Input data Start Marker

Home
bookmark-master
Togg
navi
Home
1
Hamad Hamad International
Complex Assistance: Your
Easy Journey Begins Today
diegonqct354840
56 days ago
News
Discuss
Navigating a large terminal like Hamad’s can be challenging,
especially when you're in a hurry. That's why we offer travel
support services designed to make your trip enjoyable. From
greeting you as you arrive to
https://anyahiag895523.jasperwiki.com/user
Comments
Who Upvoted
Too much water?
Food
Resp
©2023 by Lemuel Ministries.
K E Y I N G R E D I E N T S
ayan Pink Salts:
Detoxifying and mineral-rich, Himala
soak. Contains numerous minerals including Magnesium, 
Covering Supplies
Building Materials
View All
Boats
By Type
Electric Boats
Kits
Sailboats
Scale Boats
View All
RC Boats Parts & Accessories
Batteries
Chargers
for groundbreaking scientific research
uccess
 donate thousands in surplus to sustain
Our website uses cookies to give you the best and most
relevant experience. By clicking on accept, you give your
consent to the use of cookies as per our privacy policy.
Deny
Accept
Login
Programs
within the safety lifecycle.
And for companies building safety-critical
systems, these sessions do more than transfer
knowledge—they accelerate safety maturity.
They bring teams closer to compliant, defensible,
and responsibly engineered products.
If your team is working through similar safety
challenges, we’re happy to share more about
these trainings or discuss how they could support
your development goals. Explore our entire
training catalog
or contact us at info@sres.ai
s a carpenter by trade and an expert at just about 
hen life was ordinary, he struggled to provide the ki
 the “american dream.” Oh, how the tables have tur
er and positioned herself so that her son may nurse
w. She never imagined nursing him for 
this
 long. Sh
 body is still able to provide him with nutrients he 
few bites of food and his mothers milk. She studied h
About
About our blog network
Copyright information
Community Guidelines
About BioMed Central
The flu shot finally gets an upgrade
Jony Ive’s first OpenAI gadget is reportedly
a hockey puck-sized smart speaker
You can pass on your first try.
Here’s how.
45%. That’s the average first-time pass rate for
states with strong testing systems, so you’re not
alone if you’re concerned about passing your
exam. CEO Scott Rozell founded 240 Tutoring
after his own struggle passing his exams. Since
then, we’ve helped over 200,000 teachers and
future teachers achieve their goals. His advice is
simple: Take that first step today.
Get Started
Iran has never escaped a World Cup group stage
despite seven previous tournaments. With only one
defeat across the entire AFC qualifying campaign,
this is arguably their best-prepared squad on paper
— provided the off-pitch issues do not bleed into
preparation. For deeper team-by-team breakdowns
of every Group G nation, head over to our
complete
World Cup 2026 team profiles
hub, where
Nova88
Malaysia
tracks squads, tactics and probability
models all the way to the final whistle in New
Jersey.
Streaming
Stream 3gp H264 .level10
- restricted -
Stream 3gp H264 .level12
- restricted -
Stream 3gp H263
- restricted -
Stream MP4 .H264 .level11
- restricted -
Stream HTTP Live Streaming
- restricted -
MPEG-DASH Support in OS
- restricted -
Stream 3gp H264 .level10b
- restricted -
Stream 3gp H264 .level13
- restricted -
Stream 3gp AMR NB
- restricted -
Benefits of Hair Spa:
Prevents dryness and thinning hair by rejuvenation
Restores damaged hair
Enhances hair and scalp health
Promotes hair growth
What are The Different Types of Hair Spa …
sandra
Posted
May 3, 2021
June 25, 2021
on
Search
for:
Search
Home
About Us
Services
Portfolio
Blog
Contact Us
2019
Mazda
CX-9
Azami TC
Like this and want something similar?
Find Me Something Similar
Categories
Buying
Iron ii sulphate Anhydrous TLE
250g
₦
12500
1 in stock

Input data End Marker

Where a line of the entries contains the word "cookies", count it, then state the total and nothing else.

2